Requests for salary advancement have increased. The study also notes that three times as many Americans would ask an employer for a payday or salary advance compared to the 2018 study. According to Instant, this is the largest increase from 2018 to 2022, this which, according to EWA, “further underscores the need for a solution such as access to earned wages to ease the financial burden that many are clearly facing.”
Impact on employee retention. According to the U.S. Bureau of Labor and Statistics (BLS), the quit rate in the past year in the United States has reached highs not seen since the launch of the Job Openings and Job Openings Survey program. BLS staff turnover in December 2000. This recent phenomenon is generally referred to as the “Great Resignation”.

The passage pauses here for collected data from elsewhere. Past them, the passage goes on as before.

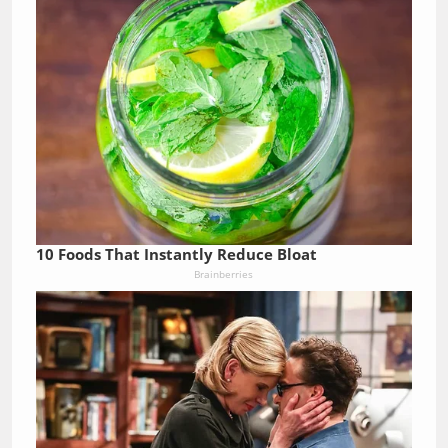
10 Foods That Instantly Reduce Bloat
Brainberries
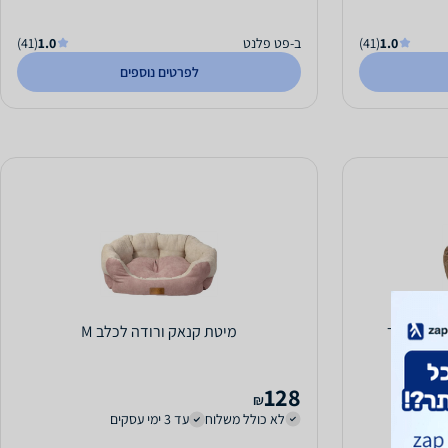
1.0
(41)
ב-פט פלנט
1.0
(41)
לפרטים נוספים
מיטת קנאק ורודה לכלב M
128
₪
לא כולל משלוח
עד 3 ימי עסקים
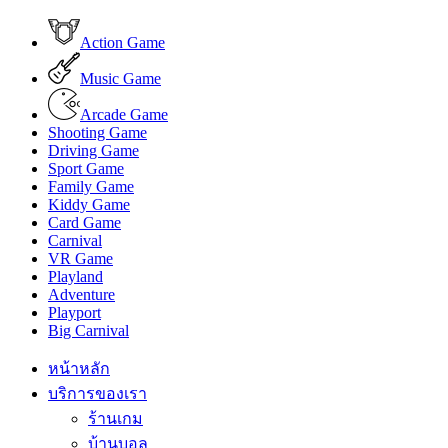
Action Game
Music Game
Arcade Game
Shooting Game
Driving Game
Sport Game
Family Game
Kiddy Game
Card Game
Carnival
VR Game
Playland
Adventure
Playport
Big Carnival
หน้าหลัก
บริการของเรา
ร้านเกม
บ้านบอล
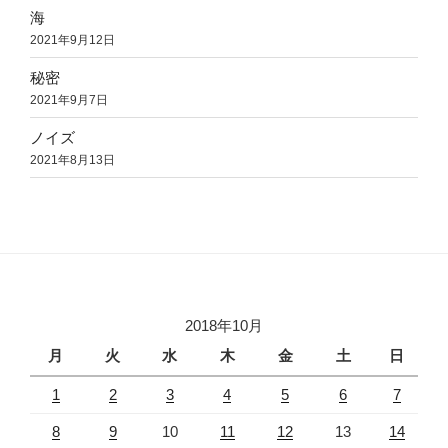
海
2021年9月12日
秘密
2021年9月7日
ノイズ
2021年8月13日
2018年10月
月
火
水
木
金
土
日
1
2
3
4
5
6
7
8
9
10
11
12
13
14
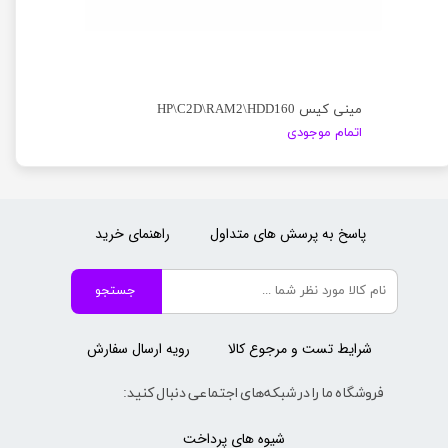
مینی کیس HP\C2D\RAM2\HDD160
اتمام موجودی
پاسخ به پرسش های متداول
راهنمای خرید
جستجو
شرایط تست و مرجوع کالا
رویه ارسال سفارش
فروشگاه ما را در شبکه‌های اجتماعی دنبال کنید:
شیوه های پرداخت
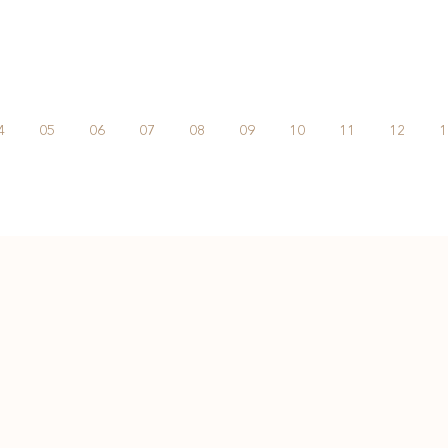
4
05
06
07
08
09
10
11
12
1
Подпишитесь на нас:
@
innabazhan_weddings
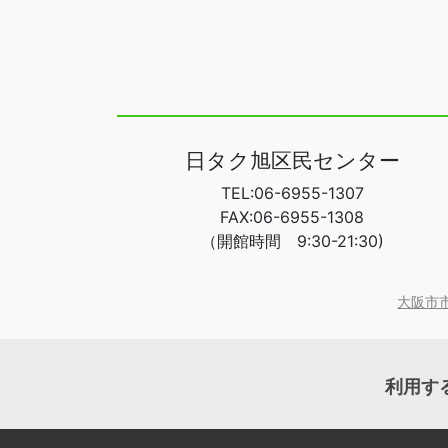
日タク旭区民センター
TEL:06-6955-1307
FAX:06-6955-1308
（開館時間 9:30-21:30)
大阪市
利用す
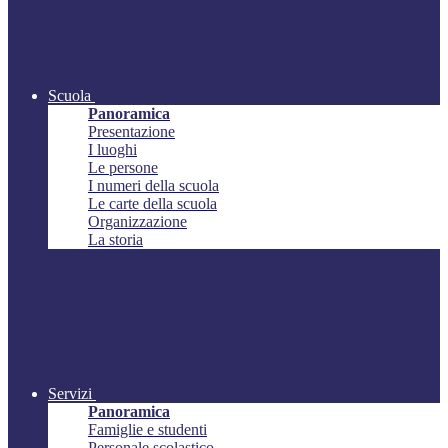
Scuola
Panoramica
Presentazione
I luoghi
Le persone
I numeri della scuola
Le carte della scuola
Organizzazione
La storia
Servizi
Panoramica
Famiglie e studenti
Personale scolastico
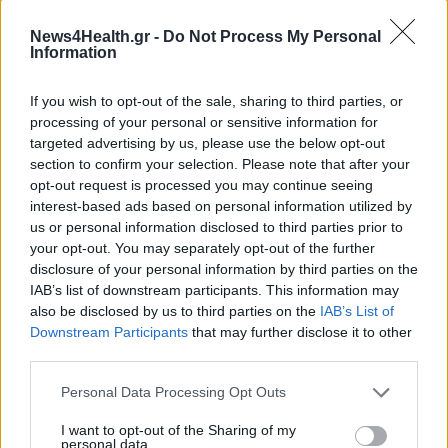
Ο Δήμος Μετεώρων επενδύει στην πρωτοβάθμια
φροντίδα υγείας και την πρόληψη
News4Health.gr -
Do Not Process My Personal
ΠΟΛΙΤΙΚΉ ΥΓΕΊΑΣ
07/08/2026 - 15:24
Information
Και οι μαϊμούδες έχουν κατοικίδια! Οι επιστήμονες
If you wish to opt-out of the sale, sharing to third parties, or
ρίχνουν φως στις "φιλίες" μεταξύ διαφορετικών ειδών
processing of your personal or sensitive information for
PET
07/08/2026 - 15:02
targeted advertising by us, please use the below opt-out
section to confirm your selection. Please note that after your
opt-out request is processed you may continue seeing
Η ΕΙΝΑΠ καταγγέλλει την αιφνιδιαστική ένταξη του
interest-based ads based on personal information utilized by
Σισμανογλείου στις πρωινές εφημερίες της Αττικής
us or personal information disclosed to third parties prior to
ΠΟΛΙΤΙΚΉ ΥΓΕΊΑΣ
07/08/2026 - 14:39
your opt-out. You may separately opt-out of the further
disclosure of your personal information by third parties on the
Ηλεκτρικά πατίνια: 3,5 φορές μεγαλύτερος ο κίνδυνος
IAB’s list of downstream participants. This information may
σοβαρής εγκεφαλικής κάκωσης
also be disclosed by us to third parties on the
IAB’s List of
ΥΓΕΊΑ
07/08/2026 - 14:00
Downstream Participants
that may further disclose it to other
third parties.
ΔΗΜΟΦΙΛΗ
ΗΠΑ: Μεγάλη τράπεζα επενδύει 250 εκατ. δολάρια
Personal Data Processing Opt Outs
τον χρόνο για φάρμακα GLP-1 στους εργαζομένους
ΥΠΗΡΕΣΊΕΣ ΥΓΕΊΑΣ
07/08/2026 - 13:00
Νέα δράση 850.000 ευρώ για την δημόσια υγεία
I want to opt-out of the Sharing of my
personal data.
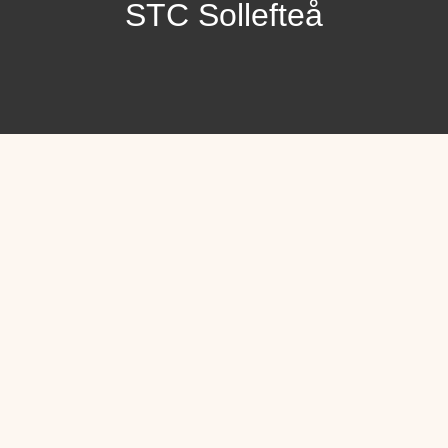
STC Sollefteå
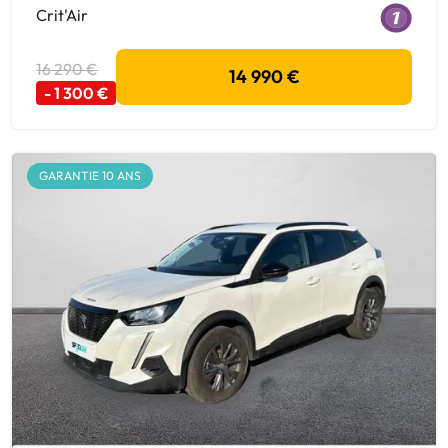
Crit'Air
16 290 €
14 990 €
- 1 300 €
GARANTIE 10 ANS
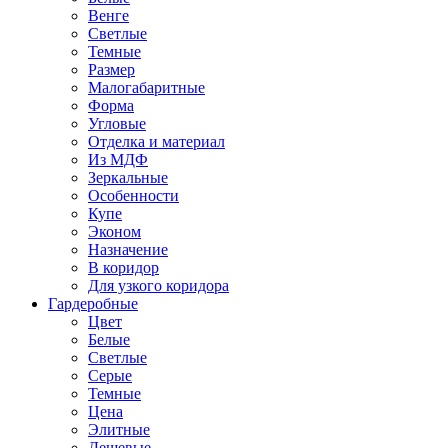
Венге
Светлые
Темные
Размер
Малогабаритные
Форма
Угловые
Отделка и материал
Из МДФ
Зеркальные
Особенности
Купе
Эконом
Назначение
В коридор
Для узкого коридора
Гардеробные
Цвет
Белые
Светлые
Серые
Темные
Цена
Элитные
Дешевые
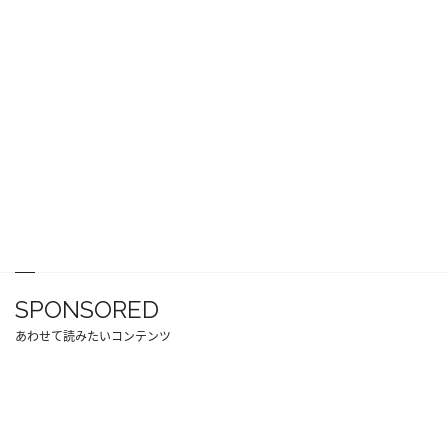
SPONSORED
あわせて読みたいコンテンツ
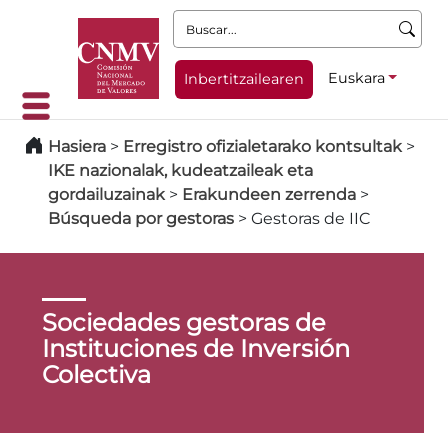
Buscar:
Euskara
Inbertitzailearen
Hasiera
>
Erregistro ofizialetarako kontsultak
>
IKE nazionalak, kudeatzaileak eta
gordailuzainak
>
Erakundeen zerrenda
>
Búsqueda por gestoras
>
Gestoras de IIC
Sociedades gestoras de
Instituciones de Inversión
Colectiva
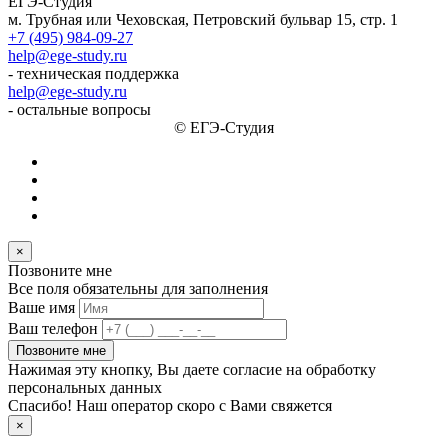
ЕГЭ-Студия
м. Трубная или Чеховская, Петровский бульвар 15, стр. 1
+7 (495) 984-09-27
help@ege-study.ru
- техническая поддержка
help@ege-study.ru
- остальные вопросы
© ЕГЭ-Студия
×
Позвоните мне
Все поля обязательны для заполнения
Ваше имя
Ваш телефон
Позвоните мне
Нажимая эту кнопку, Вы даете согласие на обработку
персональных данных
Спасибо! Наш оператор скоро с Вами свяжется
×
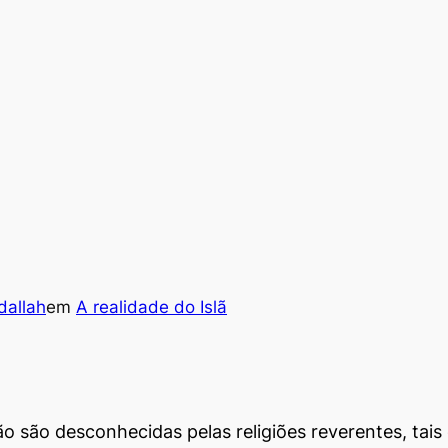
allah
em
A realidade do Islã
o são desconhecidas pelas religiões reverentes, tais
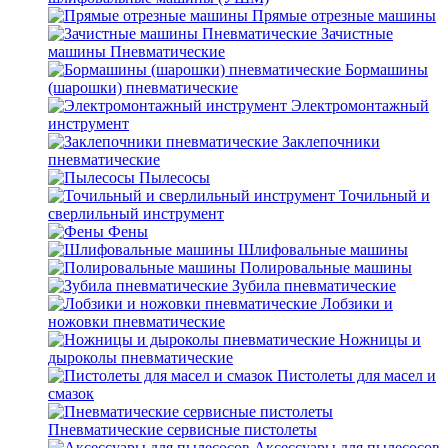
Прямые отрезные машины
Зачистные
машины Пневматические
Бормашины
(шарошки) пневматические
Электромонтажный
инструмент
Заклепочники
пневматические
Пылесосы
Точильный и
сверлильный инструмент
Фены
Шлифовальные машины
Полировальные машины
Зубила пневматические
Лобзики и
ножовки пневматические
Ножницы и
дыроколы пневматические
Пистолеты для масел и
смазок
Пневматические сервисные пистолеты
Аксессуары для пылесосов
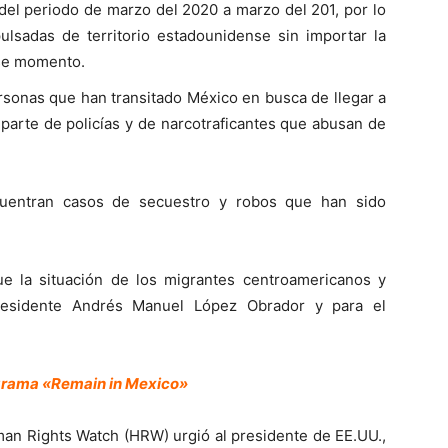
el periodo de marzo del 2020 a marzo del 201, por lo
sadas de territorio estadounidense sin importar la
 se momento.
rsonas que han transitado México en busca de llegar a
parte de policías y de narcotraficantes que abusan de
ncuentran casos de secuestro y robos que han sido
e la situación de los migrantes centroamericanos y
presidente Andrés Manuel López Obrador y para el
grama «Remain in Mexico»
man Rights Watch (HRW) urgió al presidente de EE.UU.,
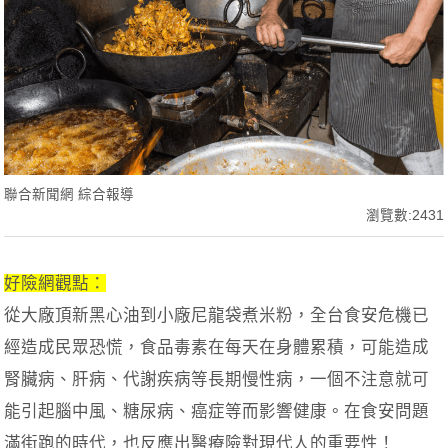
聯合新聞網 綜合報導
瀏覽數:2431
好險網觀點：
從大廠頂新黑心油到小廠尼龍袋煮米粉，全台食安危機已
經造成民眾恐慌，食品毒素在每天在身體累積，可能造成
腎臟病、肝病、代謝疾病等長期慢性病，一個不注意就可
能引起腦中風、糖尿病、癌症等而影響健康。在食安問題
滿街跑的時代，也反應出醫療險對現代人的重要性！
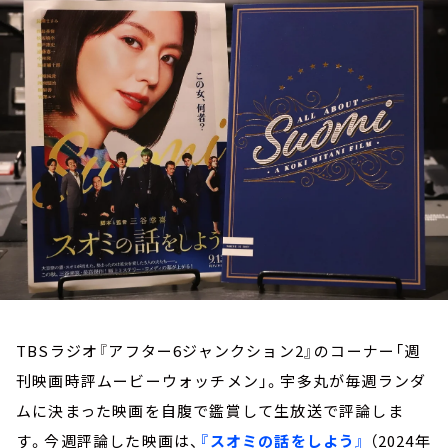
お知らせ
イベント・グッズ
YouTube
会社情報
TBSラジオ『アフター6ジャンクション2』のコーナー「週
刊映画時評ムービーウォッチメン」。宇多丸が毎週ランダ
ムに決まった映画を自腹で鑑賞して生放送で評論しま
す。今週評論した映画は、
『スオミの話をしよう』
（2024年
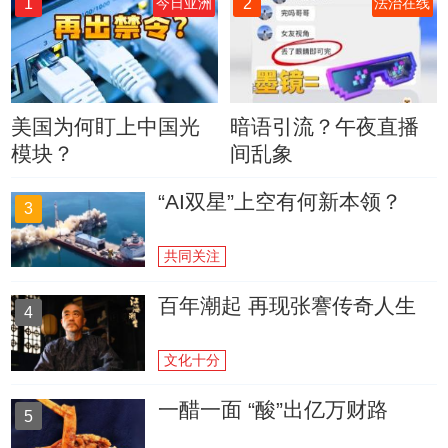
1
2
今日亚洲
法治在线
美国为何盯上中国光
暗语引流？午夜直播
模块？
间乱象
“AI双星”上空有何新本领？
3
共同关注
百年潮起 再现张謇传奇人生
4
文化十分
一醋一面 “酸”出亿万财路
5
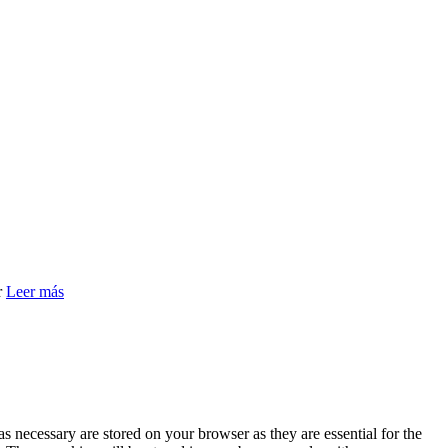
r
Leer más
s necessary are stored on your browser as they are essential for the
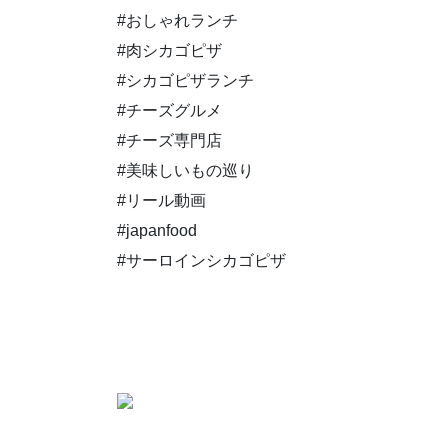
#おしゃれランチ
#肉シカゴピザ
#シカゴピザランチ
#チーズグルメ
#チーズ専門店
#美味しいもの巡り
#リール動画
#japanfood
#サーロインシカゴピザ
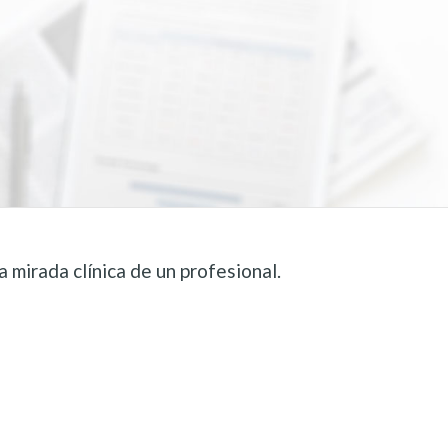
 mirada clínica de un profesional.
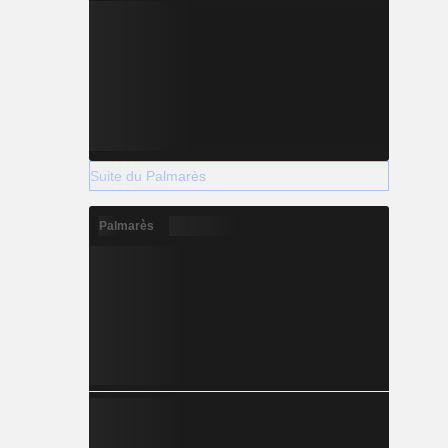
Suite du Palmarès
Palmarès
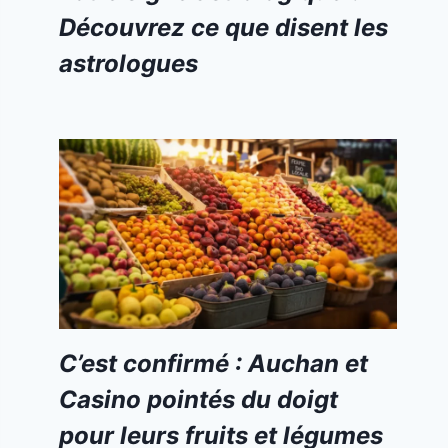
Découvrez ce que disent les
astrologues
C’est confirmé : Auchan et
Casino pointés du doigt
pour leurs fruits et légumes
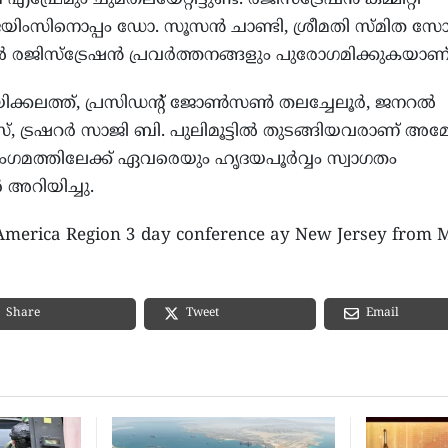
ിംസിനൊപ്പം ഡോ. സൂസന്‍ ചാണ്ടി, ശ്രീമതി സ്മിത സ
‍ രജിസ്‌ട്രേഷന്‍ പ്രവര്‍ത്തനങ്ങളും പുരോഗമിക്കുകയാണ്
്കലത്ത്, പ്രസിഡന്റ് ജോണ്‍സണ്‍ തലച്ചേലൂര്‍, ജനറല്‍
, ട്രഷറര്‍ സാജി ബി. പുലിമൂട്ടില്‍ തുടങ്ങിയവരാണ് അമേ
ംഗമത്തിലേക്ക് ഏവരെയും ഹൃദയപൂര്‍വ്വം സ്വാഗതം
 അറിയിച്ചു.
America Region 3 day conference ay New Jersey from 
Email
Share
Tweet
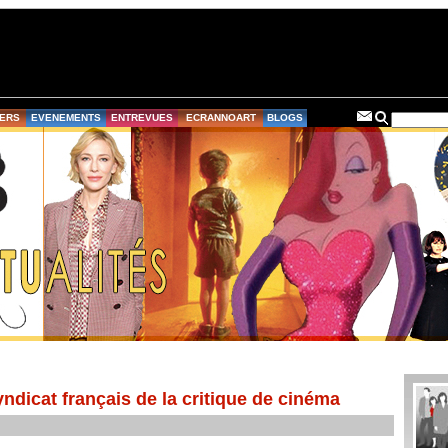
ERS
EVENEMENTS
ENTREVUES
ECRANNOART
BLOGS
ndicat français de la critique de cinéma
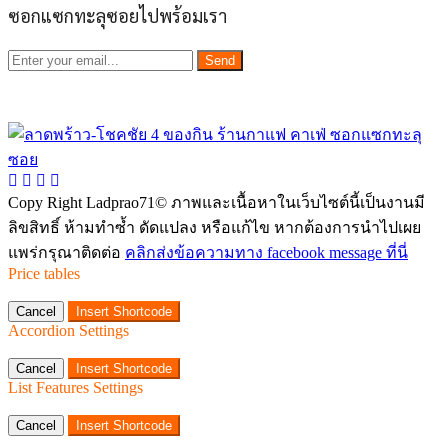
ซอกแซกทะลุซอยไปพร้อมเรา
Send
Copy Right Ladprao71© ภาพและเนื้อหาในเว็บไซต์นี้เป็นงานมี
ลิขสิทธิ์ ห้ามทำซ้ำ ดัดแปลง หรือแก้ไข หากต้องการนำไปเผย
แพร่กรุณาติดต่อ
คลิกส่งข้อความทาง facebook message ที่นี่
Price tables
Cancel
Insert Shortcode
Accordion Settings
Cancel
Insert Shortcode
List Features Settings
Cancel
Insert Shortcode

Employee retention is important to employers and the 2022 research study shows that more than half (56%) of American workers would stay one month to more than one year longer at a job if they could have a immediate access to their earned salary after each day of work at no cost.
More benefits. One of the questions asked what an individual would be likely to do if an employer offered immediate access to a portion of their earned wages after each working day at no cost? And as noted earlier, approximately 70% of respondents said they would recommend the employer to friends, family or others looking for a job. Other comments to this question show that:
- 67% of respondents would see a longer career with this employer;
- 69% of respondents would stay longer with this employer;
- 69% of respondents would take extra shifts or work more optional days; and
- 72% of respondents would feel valued and appreciated in such a position.
Universally attractive EWA; the younger generations a little more interested. The study shows that 79% of all American workers would be more interested in applying for a job that pays them the same day they work, up 30% from the 2018 study. However, millennial workers (84%) and Gen Z (87%) showed more interest in applying for a job that pays them the same day they work.
Christopher Wood, CPP, is an editor for Thomson Reuters. This article used with permission.